SB 585, by Sen. Mike Mazzei, R-Tulsa, would eliminate more than two dozen tax deductions, including for the sale of national landmarks, employer-provided child care, hepatitis immunizations for employees and for manufacturers of electric motor vehicles.
It also would change or eliminate several individual taxpayer deductions, including a child-care tax credit, which would be limited to those with incomes under $50,000, and the personal exemption. The personal exemption restriction would no longer be allowed for any taxpayer who can claim fewer than four personal exemptions, and for single individuals who earn more than $35,000. The change would save the state nearly $440 million.

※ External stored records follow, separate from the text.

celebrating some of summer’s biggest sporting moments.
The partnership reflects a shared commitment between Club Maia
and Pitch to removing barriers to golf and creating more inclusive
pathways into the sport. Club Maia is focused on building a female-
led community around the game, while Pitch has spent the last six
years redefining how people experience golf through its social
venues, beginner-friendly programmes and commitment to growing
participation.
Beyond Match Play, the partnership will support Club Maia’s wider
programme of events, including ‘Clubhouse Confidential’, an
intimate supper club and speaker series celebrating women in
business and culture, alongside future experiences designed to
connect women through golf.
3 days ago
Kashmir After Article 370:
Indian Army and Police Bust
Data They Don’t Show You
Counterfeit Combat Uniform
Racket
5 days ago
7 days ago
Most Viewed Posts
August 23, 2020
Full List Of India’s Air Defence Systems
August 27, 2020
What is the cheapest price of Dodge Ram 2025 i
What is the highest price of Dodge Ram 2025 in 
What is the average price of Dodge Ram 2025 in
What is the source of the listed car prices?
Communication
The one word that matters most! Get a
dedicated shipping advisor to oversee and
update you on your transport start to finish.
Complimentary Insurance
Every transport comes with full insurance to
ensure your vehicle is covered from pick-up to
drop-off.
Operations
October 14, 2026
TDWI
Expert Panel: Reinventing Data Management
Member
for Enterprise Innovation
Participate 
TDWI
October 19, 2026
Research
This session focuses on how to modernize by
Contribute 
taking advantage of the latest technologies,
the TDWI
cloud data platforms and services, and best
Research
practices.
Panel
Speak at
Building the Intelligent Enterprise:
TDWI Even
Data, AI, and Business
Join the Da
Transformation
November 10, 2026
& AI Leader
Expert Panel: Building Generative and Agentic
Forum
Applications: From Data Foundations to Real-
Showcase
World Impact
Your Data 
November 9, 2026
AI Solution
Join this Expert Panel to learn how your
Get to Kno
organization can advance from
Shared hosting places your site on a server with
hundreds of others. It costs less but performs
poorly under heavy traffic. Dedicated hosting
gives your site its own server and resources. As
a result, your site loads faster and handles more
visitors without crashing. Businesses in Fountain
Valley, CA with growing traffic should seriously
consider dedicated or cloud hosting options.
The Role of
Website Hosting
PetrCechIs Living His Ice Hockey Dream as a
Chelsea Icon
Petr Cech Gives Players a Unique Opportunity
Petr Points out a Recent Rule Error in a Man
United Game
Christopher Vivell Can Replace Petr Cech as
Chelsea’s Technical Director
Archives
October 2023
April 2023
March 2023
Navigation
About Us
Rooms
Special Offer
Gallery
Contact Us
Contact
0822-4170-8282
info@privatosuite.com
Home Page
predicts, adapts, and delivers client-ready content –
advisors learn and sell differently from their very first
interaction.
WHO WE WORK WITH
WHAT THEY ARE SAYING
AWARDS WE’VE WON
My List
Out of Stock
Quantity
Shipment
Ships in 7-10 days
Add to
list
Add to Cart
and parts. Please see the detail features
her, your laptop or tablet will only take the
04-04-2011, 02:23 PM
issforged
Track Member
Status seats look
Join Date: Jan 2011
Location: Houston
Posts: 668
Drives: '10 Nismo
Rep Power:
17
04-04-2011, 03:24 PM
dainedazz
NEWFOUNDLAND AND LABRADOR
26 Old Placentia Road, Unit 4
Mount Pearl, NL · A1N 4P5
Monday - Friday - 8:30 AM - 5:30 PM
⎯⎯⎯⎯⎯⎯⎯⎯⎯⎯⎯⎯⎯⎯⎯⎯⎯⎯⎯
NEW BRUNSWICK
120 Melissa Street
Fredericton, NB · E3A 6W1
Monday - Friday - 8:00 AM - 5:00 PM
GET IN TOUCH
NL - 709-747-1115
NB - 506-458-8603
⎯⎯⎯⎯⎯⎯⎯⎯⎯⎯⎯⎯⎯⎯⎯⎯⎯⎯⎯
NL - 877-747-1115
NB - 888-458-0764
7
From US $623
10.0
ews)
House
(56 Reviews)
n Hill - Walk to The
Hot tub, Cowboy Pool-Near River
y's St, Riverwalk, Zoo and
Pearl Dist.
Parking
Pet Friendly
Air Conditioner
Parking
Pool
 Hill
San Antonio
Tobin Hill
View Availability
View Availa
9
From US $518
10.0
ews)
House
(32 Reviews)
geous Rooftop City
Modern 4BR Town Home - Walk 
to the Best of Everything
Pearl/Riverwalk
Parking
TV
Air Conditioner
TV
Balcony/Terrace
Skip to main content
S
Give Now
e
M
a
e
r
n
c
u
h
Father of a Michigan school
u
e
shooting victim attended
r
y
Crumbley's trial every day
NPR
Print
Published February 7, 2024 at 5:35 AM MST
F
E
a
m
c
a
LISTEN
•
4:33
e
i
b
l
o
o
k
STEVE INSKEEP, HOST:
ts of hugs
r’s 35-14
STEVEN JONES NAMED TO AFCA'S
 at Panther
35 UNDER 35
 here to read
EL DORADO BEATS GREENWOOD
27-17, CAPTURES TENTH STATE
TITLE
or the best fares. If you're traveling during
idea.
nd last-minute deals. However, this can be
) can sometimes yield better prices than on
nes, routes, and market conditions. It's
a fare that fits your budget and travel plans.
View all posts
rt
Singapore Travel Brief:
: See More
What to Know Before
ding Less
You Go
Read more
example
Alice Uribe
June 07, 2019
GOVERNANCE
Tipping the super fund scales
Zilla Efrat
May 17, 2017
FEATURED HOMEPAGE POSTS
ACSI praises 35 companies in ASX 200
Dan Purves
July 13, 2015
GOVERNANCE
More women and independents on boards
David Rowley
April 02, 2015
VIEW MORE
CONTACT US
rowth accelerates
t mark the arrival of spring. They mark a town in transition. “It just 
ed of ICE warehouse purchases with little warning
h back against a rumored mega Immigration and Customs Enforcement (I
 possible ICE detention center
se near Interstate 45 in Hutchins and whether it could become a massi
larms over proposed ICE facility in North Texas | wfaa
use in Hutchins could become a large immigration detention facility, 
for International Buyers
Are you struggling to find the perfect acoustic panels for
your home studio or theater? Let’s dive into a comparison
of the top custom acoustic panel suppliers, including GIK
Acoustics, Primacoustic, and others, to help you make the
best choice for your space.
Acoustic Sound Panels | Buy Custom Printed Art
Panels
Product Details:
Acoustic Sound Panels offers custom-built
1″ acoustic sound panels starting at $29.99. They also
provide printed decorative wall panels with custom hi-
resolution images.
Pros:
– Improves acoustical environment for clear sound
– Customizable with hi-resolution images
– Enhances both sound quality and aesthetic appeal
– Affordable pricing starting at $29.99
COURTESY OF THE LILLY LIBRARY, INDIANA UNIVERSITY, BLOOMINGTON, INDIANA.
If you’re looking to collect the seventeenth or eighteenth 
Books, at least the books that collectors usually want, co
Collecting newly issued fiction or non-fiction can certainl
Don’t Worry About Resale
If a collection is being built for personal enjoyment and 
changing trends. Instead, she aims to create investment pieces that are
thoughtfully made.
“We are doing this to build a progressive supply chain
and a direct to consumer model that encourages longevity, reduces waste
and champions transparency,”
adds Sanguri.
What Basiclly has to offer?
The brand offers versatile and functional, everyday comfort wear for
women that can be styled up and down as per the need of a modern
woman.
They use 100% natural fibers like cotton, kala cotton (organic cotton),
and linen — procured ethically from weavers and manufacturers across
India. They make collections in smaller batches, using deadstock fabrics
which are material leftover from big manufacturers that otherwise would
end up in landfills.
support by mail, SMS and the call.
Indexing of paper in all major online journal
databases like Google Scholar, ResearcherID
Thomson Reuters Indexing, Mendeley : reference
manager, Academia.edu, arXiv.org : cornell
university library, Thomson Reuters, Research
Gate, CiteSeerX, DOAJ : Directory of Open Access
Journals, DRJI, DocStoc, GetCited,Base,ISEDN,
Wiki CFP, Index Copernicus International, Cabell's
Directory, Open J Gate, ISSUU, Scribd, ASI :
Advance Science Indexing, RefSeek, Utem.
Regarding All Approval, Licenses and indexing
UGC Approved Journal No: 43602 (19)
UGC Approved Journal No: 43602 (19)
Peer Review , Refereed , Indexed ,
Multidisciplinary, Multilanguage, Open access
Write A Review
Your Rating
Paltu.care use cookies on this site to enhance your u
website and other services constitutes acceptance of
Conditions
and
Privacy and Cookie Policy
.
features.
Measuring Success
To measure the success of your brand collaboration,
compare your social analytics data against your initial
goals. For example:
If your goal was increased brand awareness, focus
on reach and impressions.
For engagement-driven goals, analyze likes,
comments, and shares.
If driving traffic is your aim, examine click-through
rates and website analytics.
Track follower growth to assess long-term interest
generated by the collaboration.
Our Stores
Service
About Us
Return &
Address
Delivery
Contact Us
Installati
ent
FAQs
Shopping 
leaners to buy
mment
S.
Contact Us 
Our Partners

Inman said SB 585 is too similar to measures that failed to win approval last year.
“We thought we had litigated this issue last year when they offered up a plan that would actually cut taxes for a few and raise taxes on others,” he said. “That's essentially what the Senate plan does. … We think when that bill comes over to the House it will be difficult to find 51 votes to raise taxes on working families and cut taxes on others.”
Jennifer Monies, senior vice president of communications at The State Chamber, said the business group is backing HB 2302 because it meets its criteria of supporting a gradual reduction of the personal income tax, provided that the tax burden will not be shifted onto business, and that economic development incentives will be protected and core state services will not be underfunded.
“We have concerns with SB 585 by Sen. Mazzei in its current form because the bill limits economic development tax incentives that we believe have successfully created jobs and investment in our state,” Monies said. “Sen. Mazzei has shown a willingness to work with us on these concerns.”
Michael Carnuccio, Oklahoma Council of Public Affairs president, said HB 2032 offers “true tax relief for Oklahoma families and job creators. It helps Oklahoma be competitive in the race among states for jobs and economic growth, particularly as other states work to lower the tax burden on their citizens.”
“While the Senate has been a pro-growth champion in 2013 on workers' comp reform, the tax proposal the Senate passed would increase taxes on many Oklahoma families and would target job creators to pay for a rate reduction that wouldn't even kick in for two years,” Carnuccio said. “This sends the wrong message as we try to make Oklahoma more attractive to employers fleeing high-tax states.”
The group is releasing its idea Monday for a state budget, which will include a plan for a half-percent income tax cut without raising taxes or reducing funding for education, transportation or public safety.
David Blatt, director of the Tulsa-based Oklahoma Policy Institute, which supports funding for state programs that serve low-income Oklahomans, said he likes that SB 585 defers tax cuts until 2015, which would make additional revenue available this year for legislators to fund state agencies. He also likes that the bill keeps tax deductions for low- and moderate-income Oklahomans.
“Overall, it's a pretty reasonable tax reform package,” he said.